La centrale d’Arles comptait, au moment des faits, 125 détenus, dont 15 particulièrement signalés − parmi lesquels Yvan Colonna, qui y purgeait une peine de prison à perpétuité pour l’assassinat du préfet Erignac, et quatre détenus pour terrorisme islamiste (TIS). Il ne s’agit pas d’un énorme centre de détention comme Condé-sur-Sarthe (Orne) ou Les Baumettes, à Marseille, où Franck Elong Abé a séjourné.
Autre motif d’étonnement de la commission d’enquête : la fiche de Franck Elong Abé sur le logiciel Genesis, destiné à assurer le suivi des DPS par l’administration pénitentiaire, est vide à partir du 29 janvier 2022, alors que le détenu était connu pour provoquer très régulièrement des incidents. « Quatre à six par mois », selon le président de la commission. Lorsque la commission d’enquête s’en est étonnée, l’administration pénitentiaire a fourni un complément d’information faisant état d’un « échange de nourriture » − un paquet de pâtes alimentaires − avec un autre détenu, en expliquant que cette information se trouvait sous « un onglet à part ». Rien d’autre, et surtout pas l’incident mentionné par la surveillante.
« Nous ne nous interdisons pas tout processus judiciaire »
A quoi attribuer cette anomalie ? « Nous avons les plus grandes interrogations (…) quant à la possible tentative d’effacement de ces données », a déclaré M. Acquaviva. « Nous ne nous interdisons pas tout processus judiciaire » si cette « hypothèse » était avérée, a menacé le député corse. En attendant, la commission d’enquête a l’intention d’auditionner une nouvelle fois plusieurs responsables de l’administration pénitentiaire et du SNRP.
Les révélations de mercredi s’ajoutent à plusieurs éléments troublants, comme le fait que Franck Elong Abé n’est jamais passé par un quartier d’évaluation de la radicalisation (QER) malgré cinq recommandations dans ce sens venant des commissions interdisciplinaires. Ce non-passage est notamment dû, dans un des cas, aux réticences du parquet national antiterroriste (PNAT) et du juge d’application des peines, qui s’y sont opposés au prétexte qu’il était trop dangereux pour les autres TIS. Autre étrangeté : en aucun cas un TIS considéré comme dangereux, comme l’est Franck Elong Abé, ne peut être soumis au régime ordinaire de détention et bénéficier d’un emploi d’auxiliaire, comme c’était le cas.

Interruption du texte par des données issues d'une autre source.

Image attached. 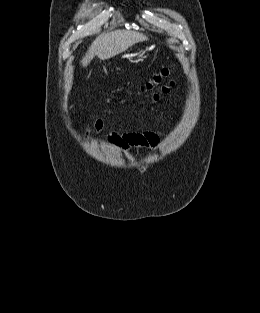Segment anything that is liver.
<instances>
[{"label": "liver", "instance_id": "6515ba94", "mask_svg": "<svg viewBox=\"0 0 260 313\" xmlns=\"http://www.w3.org/2000/svg\"><path fill=\"white\" fill-rule=\"evenodd\" d=\"M147 40V37L139 32L127 30H115L99 35L89 47L81 60L83 67H87L96 55L101 60L110 59L125 52L132 45Z\"/></svg>", "mask_w": 260, "mask_h": 313}]
</instances>
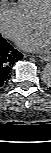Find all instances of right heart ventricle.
Returning a JSON list of instances; mask_svg holds the SVG:
<instances>
[{
    "label": "right heart ventricle",
    "mask_w": 51,
    "mask_h": 153,
    "mask_svg": "<svg viewBox=\"0 0 51 153\" xmlns=\"http://www.w3.org/2000/svg\"><path fill=\"white\" fill-rule=\"evenodd\" d=\"M17 5L25 17L34 22L40 12L51 6V0H18Z\"/></svg>",
    "instance_id": "right-heart-ventricle-1"
}]
</instances>
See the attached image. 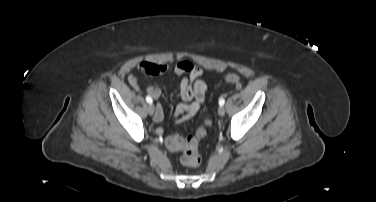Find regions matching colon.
I'll use <instances>...</instances> for the list:
<instances>
[{
	"label": "colon",
	"instance_id": "1",
	"mask_svg": "<svg viewBox=\"0 0 376 202\" xmlns=\"http://www.w3.org/2000/svg\"><path fill=\"white\" fill-rule=\"evenodd\" d=\"M225 80L236 87L242 86V78L235 73L225 76ZM209 121H205L195 132L188 136L180 134H171L166 137L165 145L171 151H181V162L188 167H197L201 164V155L199 152V138L204 136Z\"/></svg>",
	"mask_w": 376,
	"mask_h": 202
}]
</instances>
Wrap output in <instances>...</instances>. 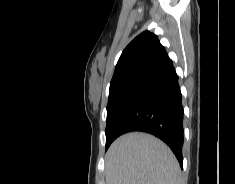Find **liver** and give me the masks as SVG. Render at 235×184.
Returning <instances> with one entry per match:
<instances>
[{
  "mask_svg": "<svg viewBox=\"0 0 235 184\" xmlns=\"http://www.w3.org/2000/svg\"><path fill=\"white\" fill-rule=\"evenodd\" d=\"M106 184H182L170 148L150 134L130 132L117 138L105 156Z\"/></svg>",
  "mask_w": 235,
  "mask_h": 184,
  "instance_id": "1",
  "label": "liver"
}]
</instances>
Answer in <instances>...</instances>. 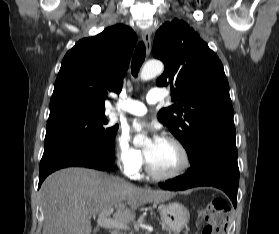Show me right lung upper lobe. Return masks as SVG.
Masks as SVG:
<instances>
[{
  "label": "right lung upper lobe",
  "instance_id": "right-lung-upper-lobe-1",
  "mask_svg": "<svg viewBox=\"0 0 279 234\" xmlns=\"http://www.w3.org/2000/svg\"><path fill=\"white\" fill-rule=\"evenodd\" d=\"M136 41L135 32L122 24L78 41L62 60L50 111L68 107L105 110L108 91L122 89Z\"/></svg>",
  "mask_w": 279,
  "mask_h": 234
}]
</instances>
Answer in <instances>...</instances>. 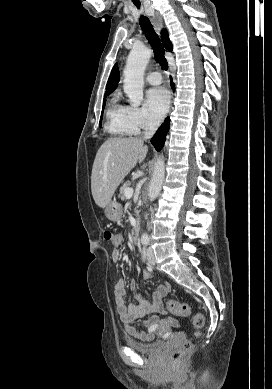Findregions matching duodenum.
Wrapping results in <instances>:
<instances>
[{"mask_svg": "<svg viewBox=\"0 0 272 389\" xmlns=\"http://www.w3.org/2000/svg\"><path fill=\"white\" fill-rule=\"evenodd\" d=\"M139 235H140V224L135 223L131 229V239L133 242L137 243L139 242Z\"/></svg>", "mask_w": 272, "mask_h": 389, "instance_id": "obj_1", "label": "duodenum"}]
</instances>
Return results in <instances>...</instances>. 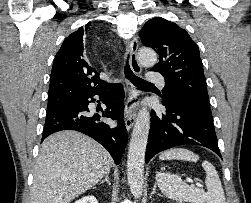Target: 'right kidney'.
<instances>
[{"mask_svg":"<svg viewBox=\"0 0 251 203\" xmlns=\"http://www.w3.org/2000/svg\"><path fill=\"white\" fill-rule=\"evenodd\" d=\"M74 203H98V201L94 196L88 195V196H84L83 198L75 201Z\"/></svg>","mask_w":251,"mask_h":203,"instance_id":"1","label":"right kidney"}]
</instances>
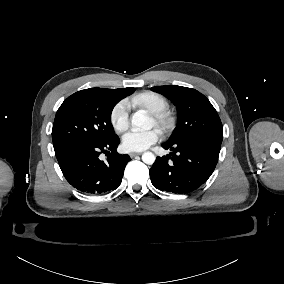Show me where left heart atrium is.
<instances>
[{"mask_svg":"<svg viewBox=\"0 0 284 284\" xmlns=\"http://www.w3.org/2000/svg\"><path fill=\"white\" fill-rule=\"evenodd\" d=\"M161 138L156 129L140 130L129 129L122 136V147L128 151H139L150 147Z\"/></svg>","mask_w":284,"mask_h":284,"instance_id":"obj_1","label":"left heart atrium"}]
</instances>
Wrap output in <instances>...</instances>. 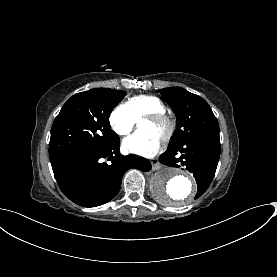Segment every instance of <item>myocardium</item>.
Wrapping results in <instances>:
<instances>
[{
	"label": "myocardium",
	"instance_id": "obj_1",
	"mask_svg": "<svg viewBox=\"0 0 277 277\" xmlns=\"http://www.w3.org/2000/svg\"><path fill=\"white\" fill-rule=\"evenodd\" d=\"M145 118L150 119L151 121L162 123L165 126L164 134L159 137L163 142L169 141L173 136L176 124L175 121L167 115L165 112H149L145 115Z\"/></svg>",
	"mask_w": 277,
	"mask_h": 277
}]
</instances>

Au-delà de l’assassinat d’Yvan Colonna, le rapporteur de la commission d’enquête, Laurent Marcangeli, a esquissé quelques conclusions du rapport qui sera rendu en mai. Il a notamment insisté sur le fait qu’« on ne peut pas laisser au seul pouvoir administratif, et donc politique, le soin de décider qui est un détenu particulièrement surveillé ou pas en prison. Il faut une judiciarisation de ce type de décision », a-t-il ajouté.